Caroline Wiseman has three big reasons on why she wants to run for Miss Haskell. She wants to represent our school as Miss Haskell to help herself professionally and to also improve upon her communication and leadership skills, to use Haskell’s major tribal diversity to share more information on all tribes represented here at school, and finally because there hasn’t been a Miss Haskell who was from an Alaskan tribe and wants to change that. Her platform is one based on multiculturalism and culture diversity. She wants to promote cultural pride and perpetuation of knowledge. She also wants to bring school spirit to Haskell and feels that “by giving more opportunities for people [within Haskell and Lawrence] to share about their cultures and that it would strengthen our school’s community, Lawrence community and Haskell spirit”. She wants people to vote for her because she would love the opportunity to prove herself as a role model at Haskell and have the ability to “promote our university, Indian Country, and the Lawrence community.”

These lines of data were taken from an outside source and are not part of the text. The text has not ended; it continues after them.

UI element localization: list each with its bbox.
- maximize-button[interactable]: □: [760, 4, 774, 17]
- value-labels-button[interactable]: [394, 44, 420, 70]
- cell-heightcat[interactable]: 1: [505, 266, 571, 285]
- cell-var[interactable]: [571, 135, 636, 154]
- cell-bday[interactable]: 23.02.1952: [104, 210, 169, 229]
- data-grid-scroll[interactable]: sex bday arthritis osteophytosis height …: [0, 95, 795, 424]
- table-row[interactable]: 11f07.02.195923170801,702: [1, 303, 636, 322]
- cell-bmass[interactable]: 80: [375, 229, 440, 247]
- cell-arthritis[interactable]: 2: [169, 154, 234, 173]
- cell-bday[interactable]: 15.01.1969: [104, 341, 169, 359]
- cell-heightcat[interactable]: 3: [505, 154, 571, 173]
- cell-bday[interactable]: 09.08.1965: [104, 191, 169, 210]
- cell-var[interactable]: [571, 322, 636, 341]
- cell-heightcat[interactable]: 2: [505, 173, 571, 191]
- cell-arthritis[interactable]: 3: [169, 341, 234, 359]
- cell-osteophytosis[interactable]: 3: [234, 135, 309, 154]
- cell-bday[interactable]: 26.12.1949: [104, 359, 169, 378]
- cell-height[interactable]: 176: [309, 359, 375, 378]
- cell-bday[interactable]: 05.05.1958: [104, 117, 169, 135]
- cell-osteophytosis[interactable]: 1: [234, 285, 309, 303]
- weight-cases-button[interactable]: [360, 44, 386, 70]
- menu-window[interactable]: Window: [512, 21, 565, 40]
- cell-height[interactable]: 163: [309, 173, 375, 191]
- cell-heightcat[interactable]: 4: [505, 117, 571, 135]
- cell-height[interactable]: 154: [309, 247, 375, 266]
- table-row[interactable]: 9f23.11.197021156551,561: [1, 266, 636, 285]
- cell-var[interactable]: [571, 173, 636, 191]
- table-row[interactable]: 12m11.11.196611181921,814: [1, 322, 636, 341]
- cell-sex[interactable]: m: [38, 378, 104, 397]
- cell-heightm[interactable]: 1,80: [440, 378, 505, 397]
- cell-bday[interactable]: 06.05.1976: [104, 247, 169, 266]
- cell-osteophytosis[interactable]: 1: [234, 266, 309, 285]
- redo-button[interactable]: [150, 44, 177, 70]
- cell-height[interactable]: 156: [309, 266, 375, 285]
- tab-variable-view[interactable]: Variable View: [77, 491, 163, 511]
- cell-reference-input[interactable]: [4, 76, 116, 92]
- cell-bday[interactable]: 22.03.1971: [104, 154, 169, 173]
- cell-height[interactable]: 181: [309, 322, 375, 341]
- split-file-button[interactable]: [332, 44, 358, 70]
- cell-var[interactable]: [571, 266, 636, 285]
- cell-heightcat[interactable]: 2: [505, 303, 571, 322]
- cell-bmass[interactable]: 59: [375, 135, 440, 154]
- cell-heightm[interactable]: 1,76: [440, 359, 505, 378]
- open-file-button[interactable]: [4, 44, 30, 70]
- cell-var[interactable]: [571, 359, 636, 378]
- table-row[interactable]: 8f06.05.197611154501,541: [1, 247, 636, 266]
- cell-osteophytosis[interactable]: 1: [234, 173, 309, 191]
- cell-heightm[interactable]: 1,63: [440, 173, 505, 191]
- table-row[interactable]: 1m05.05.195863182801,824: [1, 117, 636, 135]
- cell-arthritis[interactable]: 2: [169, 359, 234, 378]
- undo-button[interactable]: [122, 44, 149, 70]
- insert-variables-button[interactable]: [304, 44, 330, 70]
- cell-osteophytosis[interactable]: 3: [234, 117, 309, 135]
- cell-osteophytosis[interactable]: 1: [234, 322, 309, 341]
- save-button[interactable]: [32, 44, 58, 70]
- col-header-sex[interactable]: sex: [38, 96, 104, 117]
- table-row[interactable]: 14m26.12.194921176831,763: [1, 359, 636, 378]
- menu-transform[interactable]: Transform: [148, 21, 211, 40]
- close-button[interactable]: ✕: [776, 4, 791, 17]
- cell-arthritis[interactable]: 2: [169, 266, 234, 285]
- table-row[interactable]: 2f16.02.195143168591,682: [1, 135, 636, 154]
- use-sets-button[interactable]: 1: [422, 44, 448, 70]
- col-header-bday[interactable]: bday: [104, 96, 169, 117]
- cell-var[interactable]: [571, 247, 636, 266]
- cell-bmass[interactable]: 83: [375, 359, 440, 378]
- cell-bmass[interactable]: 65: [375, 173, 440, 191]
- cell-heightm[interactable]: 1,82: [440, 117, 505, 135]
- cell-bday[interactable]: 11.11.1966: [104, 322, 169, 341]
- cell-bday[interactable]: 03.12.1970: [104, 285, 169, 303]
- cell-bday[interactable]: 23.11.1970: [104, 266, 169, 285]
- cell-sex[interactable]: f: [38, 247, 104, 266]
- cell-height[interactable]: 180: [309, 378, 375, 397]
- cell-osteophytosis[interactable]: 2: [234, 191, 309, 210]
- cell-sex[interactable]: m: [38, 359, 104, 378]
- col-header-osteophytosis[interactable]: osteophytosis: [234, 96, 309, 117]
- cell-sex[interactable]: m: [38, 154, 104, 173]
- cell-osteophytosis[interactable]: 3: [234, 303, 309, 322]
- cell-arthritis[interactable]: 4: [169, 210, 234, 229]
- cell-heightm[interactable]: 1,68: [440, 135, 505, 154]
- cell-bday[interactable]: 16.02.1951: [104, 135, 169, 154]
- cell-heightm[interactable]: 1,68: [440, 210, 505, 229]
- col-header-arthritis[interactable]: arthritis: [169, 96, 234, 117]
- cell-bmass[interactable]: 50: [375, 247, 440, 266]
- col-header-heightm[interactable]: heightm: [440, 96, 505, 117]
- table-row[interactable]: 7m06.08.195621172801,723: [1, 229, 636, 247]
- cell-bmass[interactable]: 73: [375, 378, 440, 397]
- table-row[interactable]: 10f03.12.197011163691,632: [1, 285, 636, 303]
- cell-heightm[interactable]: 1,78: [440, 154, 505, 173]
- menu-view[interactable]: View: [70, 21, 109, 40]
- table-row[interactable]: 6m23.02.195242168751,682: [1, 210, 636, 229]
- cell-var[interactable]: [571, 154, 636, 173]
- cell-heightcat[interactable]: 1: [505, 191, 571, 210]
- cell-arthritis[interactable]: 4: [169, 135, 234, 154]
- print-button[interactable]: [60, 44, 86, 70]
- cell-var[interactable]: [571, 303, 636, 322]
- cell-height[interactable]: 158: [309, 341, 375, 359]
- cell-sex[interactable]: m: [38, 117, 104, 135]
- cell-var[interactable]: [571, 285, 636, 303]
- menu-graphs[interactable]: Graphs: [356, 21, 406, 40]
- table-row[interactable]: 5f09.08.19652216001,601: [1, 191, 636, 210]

Jamie Colvin is the fourth candidate running for Miss Haskell. She wants to run for Miss Haskell because she wants to fulfill a dream she’s had since she was young. “Ever since I was a little girl and coming to the Commencement powwows and just looked up to her as a role model and feel that I can be that role model that I was shown.” Colvin’s platform is showing our Haskell community that she’s there for everyone and that she cares about our student body. “I’m here to be everyone’s voice and I’m here to implement everyone’s ideas.” She also wants to correct Haskell’s negative image. “We need to stop putting down Haskell because Haskell brings opportunities to our students and to also bring light to opportunities we offer.” Colvin wants voters to know that she is here for all students and that she doesn’t see her campaign as a popularity contest and as well just being Miss Haskell. “I’m here to be the image of Haskell and set the tone and be the voice of all our students.”
Kayla Bointy wants to run for Miss Haskell because she wants to be among the many great people who have walked through Haskell’s doors and advocate on education. She has a firm grounding in traditional values and a “strong reverence for history”. Adding that, “we are surrounded by future leaders, professionals, and business owners, but we cannot succeed without furthering our education.” Bointy wants voters to know that she will be the voice for students, to “…strive to be the best representative for those who are past, present and future”.
Voting begins April 25th during lunch and dinner hours at Curtis Hall and ends April 26th once dinner is done for the night. You must have Haskell ID to vote. Faculty, staff and alumni are also eligible to vote.